O estudo, feito com base em dados da Pnad (Pesquisa Nacional por Amostra de Domicílios), aponta que em 2011 os mais velhos geraram 19,4% do rendimento total dos brasileiro. Nos lares onde viviam, os idosos eram responsáveis por 64,5% do rendimento familiar.

Essa fatia da população tinha um renda (considerando todas as fontes, como trabalho, aposentadorias, aluguéis, investimentos financeiros) de R$ 28,5 bilhões ao mês. Desse total, a maior parcela provinha da Previdência Social, que cobria 69,5% do rendimento dos mais velhos, segundo o estudo.

Ana Amélia Camarano, coordenadora do estudo, diz que o Brasil conseguiu enfrentar o problema da falta de uma renda assegurada após os 60 anos e da pobreza na velhice -comuns em alguns países.

Segundo ela, 76% (ou 15 milhões de pessoas) dos idosos recebiam benefícios de seguridade social no Brasil.

Ela diz, porém, que nem todos os problemas estão equacionados. "As condições de saúde e de autonomia dessa população que passou a viver mais são fundamentais e o desafio para as política públicas", afirma.

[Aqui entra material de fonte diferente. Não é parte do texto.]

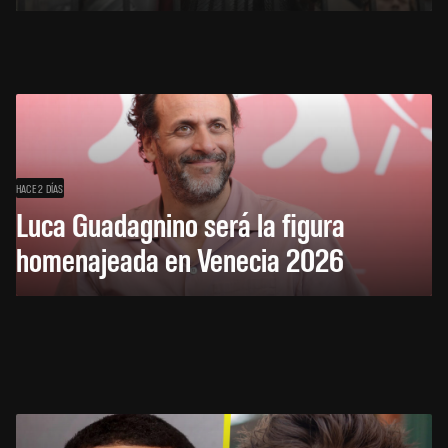
HACE 2 DÍAS
Luca Guadagnino será la figura
homenajeada en Venecia 2026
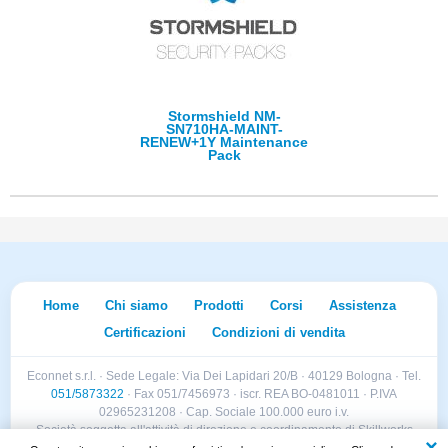
Stormshield NM-
SN710HA-MAINT-
RENEW+1Y Maintenance
Pack
Home
Chi siamo
Prodotti
Corsi
Assistenza
Certificazioni
Condizioni di vendita
Econnet s.r.l. · Sede Legale: Via Dei Lapidari 20/B · 40129 Bologna · Tel.
051/5873322
· Fax 051/7456973 · iscr. REA BO-0481011 · P.IVA
02965231208 · Cap. Sociale 100.000 euro i.v.
Società soggetta all'attività di direzione e coordinamento di Skillworks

De 1992 a 2011, a proporção de pessoas com mais de 60 anos passou de 7,9% do total para 12,1% - aproximadamente 23 milhões de pessoas.

Idosos em atividade

Segundo o estudo do Ipea, 35,1% dos homens idosos participavam de algum tipo de atividade econômica - cerca de 50% desse grupo já estava aposentada e se mantinha no mercado de trabalho.

Já entre as mulheres com mais de 60 anos, 12,4% continuavam ativas e também aproximadamente metade recebia aposentadoria.

Do total de homens mais velhos, 75,3% eram aposentados e apenas 3,7% não tinham nenhum rendimento. "É um percentual muito baixo", disse Camarano.

No caso das mulheres, 13,4% não tinham renda própria e 58,3% recebiam aposentadoria.

Para as idosas, diz a pesquisadora, o problema da falta de rendimento (decorrente da menor inserção feminina no mercado de trabalho quando elas eram mais jovens) é atenuado pelo fato de receberem pensões após a morte do maridos.